3 Ocak 2015 Cumartesi

Misaeng / Incomplete Life (2014)

Malumunuz Güney Kore televizyonlarında başı çeken üç büyük kanal mevcut. SBS, KBS ve MBC. Genelde en çok izlenen, yüksek reyting alan diziler bu kanallardadır. Ancak özellikle son iki senedir bu üç ana kanala rakip kablolu kanalları da boy göstermeye başladı. Bunların başında ise beklenmedik şekilde çok güzel diziler öne çıkaran TvN kanalı. Daha önce Reply 1994'le şimdiye kadarki en yüksek reytingli dizi rekorunu kıran kanal, bu kez de ona yakın bir reyting performansı sergileyen Misaeng'le karşımızda.

Misaeng, Kore'de aynı adlı popüler bir webtoon'dan uyarlama bir dizi. İlk bölümüyle kablolu kanal dizilerinin genelinde olduğu gibi %1'lik reytingle başlamış olsa da ilerleyen her bölümde çıkışını sürdürüp %8.4'lük reytingle finalini yaptı. Tabii bu final muhtemelen daha ilk sezonun finali. Mart ayında 2. sezonun geleceğini söyleniyor.

Bu genel bilgilendirmeden sonra gelelim dizimize. Öncelikle öğrencilere ve romatizm arayanlara hitap etmediğini söylemeliyim. Çünkü dizi uluslararası bir pazarlama şirketi ve çalışanlarını konu alıyor. İş hayatını anlatan, romantizmden fazlasıyla uzak bir dizi. Bu nedenle iş hayatına iyi kötü girmemiş, staj yapmamış kişilere hitap etmemesi çok normal. Tabii bu onların da diziyi beğenmeyecekleri anlamına gelmiyor.
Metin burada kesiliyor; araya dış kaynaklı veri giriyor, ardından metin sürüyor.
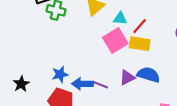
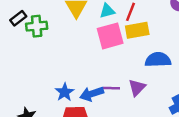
pink square: (115, 40) -> (110, 36), turned 35
purple triangle: (127, 78) -> (137, 88), moved

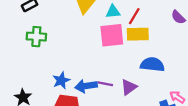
green cross: (37, 26) -> (36, 37), moved

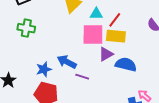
blue arrow: (86, 86) -> (67, 62), moved, turned 30
purple triangle: (129, 87) -> (106, 54), moved

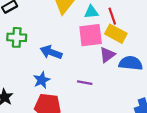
red line: (115, 20) -> (112, 16), turned -49
yellow rectangle: (116, 36) -> (116, 34), turned 30
blue arrow: (67, 62) -> (51, 52), moved

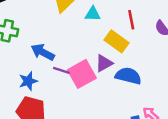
red line: (112, 16) -> (131, 20), moved
pink square: (91, 35) -> (82, 74), moved, turned -30
purple line: (85, 83) -> (61, 70), moved

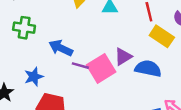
yellow rectangle: (116, 41) -> (162, 36), moved
blue star: (28, 81) -> (34, 77), moved

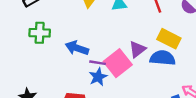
yellow rectangle: (162, 36) -> (169, 39), moved
blue star: (34, 77) -> (98, 77), moved

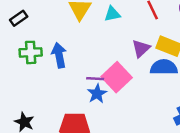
blue arrow: (77, 48) -> (59, 55), moved, turned 65
purple triangle: (137, 49) -> (141, 48), moved

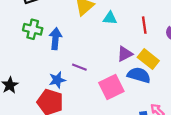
pink square: (117, 77) -> (111, 87), moved
blue star: (97, 94) -> (57, 80), moved

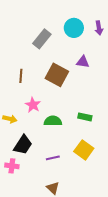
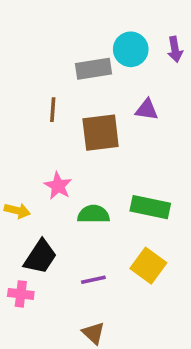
gray rectangle: (42, 39) -> (93, 69), moved, turned 42
brown square: (57, 75) -> (101, 133), turned -35
brown line: (21, 76) -> (53, 110), moved
green rectangle: (85, 117) -> (150, 207), size x1.5

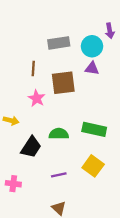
cyan circle: (131, 49) -> (92, 46), moved
pink star: (58, 186) -> (37, 98), moved
yellow arrow: (17, 211) -> (11, 121), moved
black trapezoid: (40, 257) -> (31, 147), moved

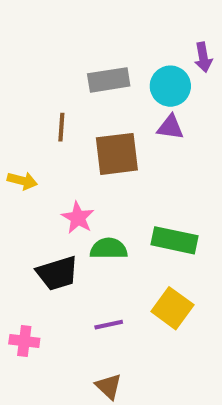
pink star: (37, 98) -> (78, 218), moved
yellow arrow: (11, 121) -> (22, 181), moved
black trapezoid: (31, 147) -> (57, 273), turned 40

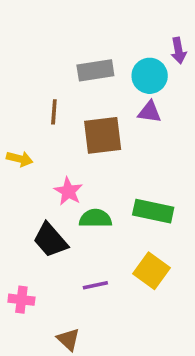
black trapezoid: (57, 273) -> (50, 240), turned 66
brown triangle: (109, 386) -> (68, 339), moved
Sadece iş hayatındaki kişiler kendinden daha çok şey bulabilir dizide demek istiyorum.

Dizide büyük bir şirket çalışanlarının karşı karşıya geldiği olaylar zinciri işleniyor. İlk bölümlerde birçok stajerin şirkete kabul edilmek için verdikleri uğraşları izliyoruz. Acemilikleri, kendilerini gösterme çabaları, oraya kadar ulaşabilmek için geçtikleri yolları... Bu zorlu staj dönemi sonrasında seçilen 4 yeni çalışanla şirket yoluna devam etme kararı alınca dizi de bu acemilerin üzerinde ilerlemeye başlıyor.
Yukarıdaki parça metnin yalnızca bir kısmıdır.